## Dataset description
The dataset used here is [GTZAN](https://www.kaggle.com/datasets/andradaolteanu/gtzan-dataset-music-genre-classification)

The GTZAN dataset contains 1000 audio files. 
Contains a total of 10 genres, each genre contains 100 audio files

1) Blues 
2) Classical
3) Country
4) Disco   
5) Hip-hop 
6) Jazz   
7) Metal 
8) Pop 
9) Reggae 
10) Rock

## Import libraries

In [42]:
#importing all the required libraries
import pandas as pd
import numpy as np 
import matplotlib.pyplot as plt
import scipy
import os
import pickle
import librosa
import librosa.display
import IPython.display as ipd
from IPython.display import Audio
from sklearn.model_selection import train_test_split
from sklearn.preprocessing import LabelEncoder
import tensorflow as tf
from tensorflow import keras
from tensorflow.keras.models import Sequential

In [43]:
#reading the csv file
df = pd.read_csv("../input/gtzan-dataset-music-genre-classification/Data/features_3_sec.csv")
df.head()

In [44]:
#shape of the data
df.shape

In [45]:
#data type of the data
df.dtypes

In [46]:
#loading a sample audio from the dataset
audio ="../input/gtzan-dataset-music-genre-classification/Data/genres_original/reggae/reggae.00010.wav"
data,sr=librosa.load(audio)
print(type(data),type(sr))

In order to work with audio data we use [Librosa](https://librosa.org/doc/latest/index.html), a python
package used for audio and music analysis.

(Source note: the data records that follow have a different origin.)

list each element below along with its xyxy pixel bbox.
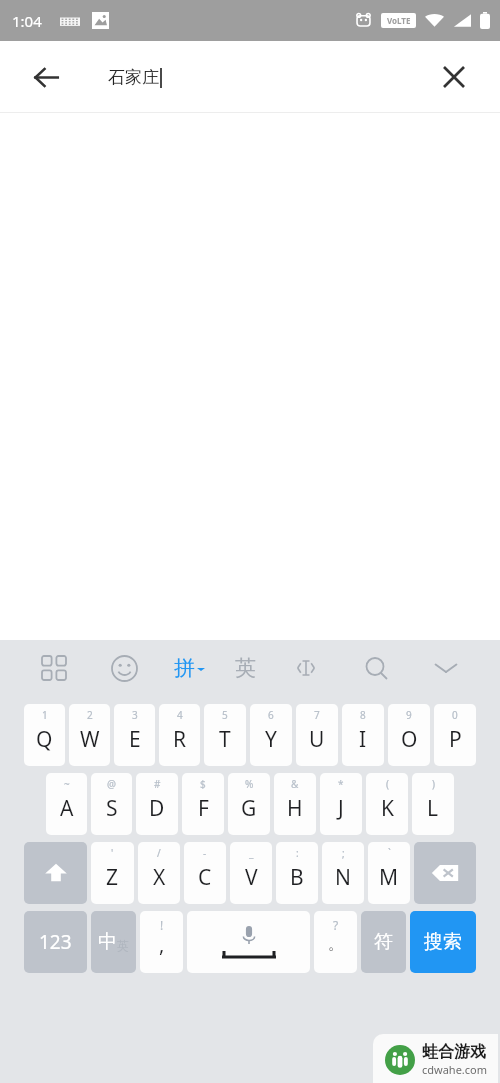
button[interactable]: Clear xyxy=(430,53,478,101)
button[interactable]: 2 xyxy=(69,704,110,766)
button[interactable]: # xyxy=(136,773,178,835)
button[interactable]: 5 xyxy=(204,704,246,766)
button[interactable]: 1 xyxy=(24,704,65,766)
staticText: Y xyxy=(265,725,277,754)
button[interactable]: ) xyxy=(412,773,454,835)
staticText: 。 xyxy=(328,935,343,954)
staticText: F xyxy=(198,794,209,823)
button[interactable]: % xyxy=(228,773,270,835)
button[interactable]: Backspace xyxy=(414,842,476,904)
staticText: S xyxy=(106,794,118,823)
staticText: H xyxy=(287,794,303,823)
button[interactable]: Search xyxy=(356,648,396,688)
staticText: 英 xyxy=(117,938,129,953)
staticText: K xyxy=(381,794,394,823)
staticText: D xyxy=(149,794,165,823)
button[interactable]: Shift xyxy=(24,842,87,904)
staticText: ? xyxy=(333,917,339,933)
staticText: Z xyxy=(106,863,119,892)
staticText: 2 xyxy=(87,708,93,722)
button[interactable]: Cursor xyxy=(286,648,326,688)
staticText: ( xyxy=(386,777,389,791)
button[interactable]: Emoji xyxy=(104,648,144,688)
staticText: W xyxy=(80,725,100,754)
staticText: 英 xyxy=(235,655,256,681)
button[interactable]: ; xyxy=(322,842,364,904)
staticText: 0 xyxy=(452,708,458,722)
button[interactable]: 3 xyxy=(114,704,155,766)
staticText: : xyxy=(296,846,299,860)
button[interactable]: 拼 xyxy=(174,655,205,681)
button[interactable]: 7 xyxy=(296,704,338,766)
staticText: 中 xyxy=(98,930,117,954)
staticText: $ xyxy=(200,777,206,791)
button[interactable]: * xyxy=(320,773,362,835)
staticText: R xyxy=(173,725,187,754)
staticText: @ xyxy=(107,777,116,791)
staticText: 1:04 xyxy=(12,11,42,31)
staticText: 8 xyxy=(360,708,366,722)
staticText: ) xyxy=(432,777,435,791)
staticText: 1 xyxy=(42,708,48,722)
button[interactable]: / xyxy=(138,842,180,904)
staticText: 4 xyxy=(177,708,183,722)
staticText: % xyxy=(245,777,254,791)
button[interactable]: 英 xyxy=(235,655,256,681)
staticText: C xyxy=(198,863,212,892)
staticText: M xyxy=(379,863,399,892)
button[interactable]: 0 xyxy=(434,704,476,766)
staticText: ! xyxy=(160,917,164,933)
staticText: X xyxy=(153,863,166,892)
button[interactable]: $ xyxy=(182,773,224,835)
staticText: B xyxy=(290,863,304,892)
staticText: T xyxy=(219,725,231,754)
staticText: 5 xyxy=(222,708,228,722)
button[interactable]: Menu xyxy=(34,648,74,688)
button[interactable]: 搜索 xyxy=(410,911,476,973)
button[interactable]: ~ xyxy=(46,773,87,835)
staticText: 蛙合游戏 xyxy=(422,1042,486,1062)
button[interactable]: : xyxy=(276,842,318,904)
staticText: V xyxy=(245,863,258,892)
button[interactable]: Hide keyboard xyxy=(426,648,466,688)
staticText: 6 xyxy=(268,708,274,722)
button[interactable]: 9 xyxy=(388,704,430,766)
staticText: ~ xyxy=(64,777,70,791)
staticText: ' xyxy=(111,846,114,860)
button[interactable]: _ xyxy=(230,842,272,904)
staticText: # xyxy=(154,777,161,791)
button[interactable]: 中 xyxy=(91,911,136,973)
button[interactable]: 8 xyxy=(342,704,384,766)
staticText: ` xyxy=(388,846,391,860)
button[interactable]: ! xyxy=(140,911,183,973)
staticText: O xyxy=(401,725,418,754)
staticText: Q xyxy=(36,725,53,754)
staticText: E xyxy=(129,725,141,754)
staticText: 符 xyxy=(374,930,393,954)
button[interactable]: - xyxy=(184,842,226,904)
button[interactable]: ` xyxy=(368,842,410,904)
staticText: I xyxy=(359,725,367,754)
staticText: VoLTE xyxy=(387,15,411,26)
button[interactable]: ( xyxy=(366,773,408,835)
staticText: J xyxy=(338,794,344,823)
staticText: 3 xyxy=(132,708,138,722)
button[interactable]: Back xyxy=(22,53,70,101)
button[interactable]: Space / Voice input xyxy=(187,911,310,973)
button[interactable]: 6 xyxy=(250,704,292,766)
staticText: P xyxy=(449,725,462,754)
button[interactable]: & xyxy=(274,773,316,835)
staticText: G xyxy=(241,794,257,823)
staticText: A xyxy=(60,794,74,823)
staticText: / xyxy=(157,846,161,860)
staticText: U xyxy=(309,725,325,754)
button[interactable]: 4 xyxy=(159,704,200,766)
button[interactable]: ' xyxy=(91,842,134,904)
button[interactable]: 符 xyxy=(361,911,406,973)
button[interactable]: ? xyxy=(314,911,357,973)
button[interactable]: @ xyxy=(91,773,132,835)
button[interactable]: 123 xyxy=(24,911,87,973)
staticText: _ xyxy=(249,846,254,860)
staticText: 石家庄 xyxy=(108,67,159,88)
staticText: , xyxy=(159,931,165,958)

It is a powerful package widely used for
audio visualization and for building MIR systems. We will be using the package for
loading and visualizing the audio data.

In [47]:
#initializing sample rate to 45600 we obtain the signal value array
librosa.load(audio,sr=45600)

In [48]:
#taking Short-time Fourier transform of the signal
y = librosa.stft(data)  
S_db = librosa.amplitude_to_db(np.abs(y), ref=np.max)

In [49]:
#playing audio file
import IPython
IPython.display.Audio(data,rate=sr)

It is important to note that while working with any kind of audio data to solve any kind of problem statement, using only .wav format audio files is appropriate to analyze the data. If you are given audio files with .mp3 format you have to batch convert the data to waveforms using online software as .wav is the standard way of representing the audio files and it is the only way to work with audio data. Below is the wave form representation on the audio

In [50]:
#wave form of the audio
plt.figure(figsize=(7,4))
librosa.display.waveshow(data,color="#2B4F72", alpha = 0.5)
plt.show()

A spectrogram is a visual representation of the signal loudness of a signal over time at different frequencies included in a certain waveform. We can examine increase or decrease of energy over period of time. Spectrograms are also known as sonographs, voiceprints, and voicegrams.  We can also know how energy levels change over time period.

In [51]:
#spectrogram of the audio
stft=librosa.stft(data)
stft_db=librosa.amplitude_to_db(abs(stft))
plt.figure(figsize=(7,6))
librosa.display.specshow(stft_db,sr=sr,x_axis='time',y_axis='hz')
plt.colorbar()

## Data Pre Processing

In [52]:
spectral_rolloff=librosa.feature.spectral_rolloff(y=data,sr=sr)[0]
plt.figure(figsize=(7,6))
librosa.display.waveshow(data,sr=sr,alpha=0.4,color="#2B4F72")

In [53]:
import librosa.display as lplt
chroma = librosa.feature.chroma_stft(y=data,sr=sr)
plt.figure(figsize=(7,4))
lplt.specshow(chroma,sr=sr,x_axis="time",y_axis="chroma",cmap="BuPu")
plt.colorbar()
plt.title("Chroma Features")
plt.show()

In [54]:
start=1000
end=1200
plt.figure(figsize=(12,4))
plt.plot(data[start:end],color="#2B4F72")

In [55]:
#printing the number of times signal crosses the x-axis
zero_cross_rate=librosa.zero_crossings(data[start:end],pad=False)
print("The number of zero_crossings are :", sum(zero_cross_rate))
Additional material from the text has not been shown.